Cross-border trade post-Brexit being neglected, says UK ports chief

Cross border trade facilitation was being neglected in the negotiations leading up to Brexit, according to British Ports Association CEO Richard Ballantyne. Commenting on a speech by UK minister David Davis, Ballantyne said that “the confirmation of the Government’s priorities for Brexit transitional arrangements provides European focused ports and logistics operators some clarity that in the short term it will be business as usual at the border. Much depends upon the negotiations and agreements of course but longer term, post the transitional period, we are unsure what the arrangements might be when leaving the European Union.”

Ballantyne said that it was apparent that a far greater focus was being put on the UK’s future global new trade arrangements rather than on cross border operational provisions for the almost 50% of UK trade that is with European neighbours.

Ballantyne noted that the Free Ports concept had recently been much debated. Ballantyne said that this would probably not in itself solve some of the immediate cross border challenges arising from Brexit but that there were some ports, such as Milford Haven, Teesport and others, where there could be interest.

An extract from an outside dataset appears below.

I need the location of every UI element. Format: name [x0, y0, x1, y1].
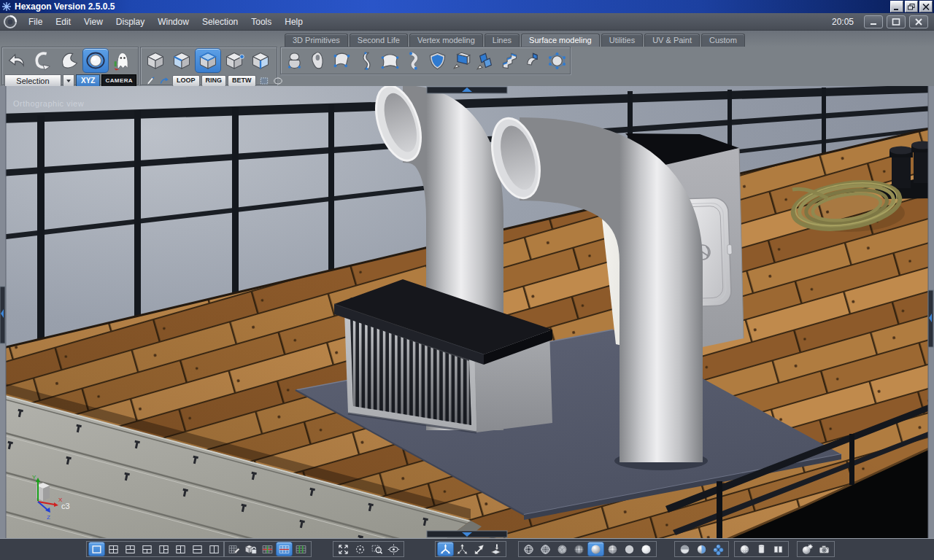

He said that the British Ports Association had written to UK finance minister Philip Hammond this week, outlining its vision for UK ports to be granted a special status which would enable them to facilitate and accommodate development, enterprise and regional growth.

Ballantyne said that the vision was for “a new pro-growth and trade initiative where UK ports are designated as ‘Port Development and Enterprise Zones’, encouraging regional and coastal development and boosting trade”. He said that, within such zones, trade and industrial activity could be incentivized by favourable business, tax and planning conditions.

He said that this was wider than Free Ports itself and could cover ports, tenants and the clusters of businesses around port locations, providing significant levels of employment in often deprived regions.

Whilst Free Port status might not be suitable for all ports and would certainly not provide a Brexit solution for gateway ports, Ballantyne said that the UK government needed to examine how this might work in the future. “It also remains unclear if the terms of any Brexit departure deal would even allow free ports as they may cause competition and state aide challenges”, he concluded.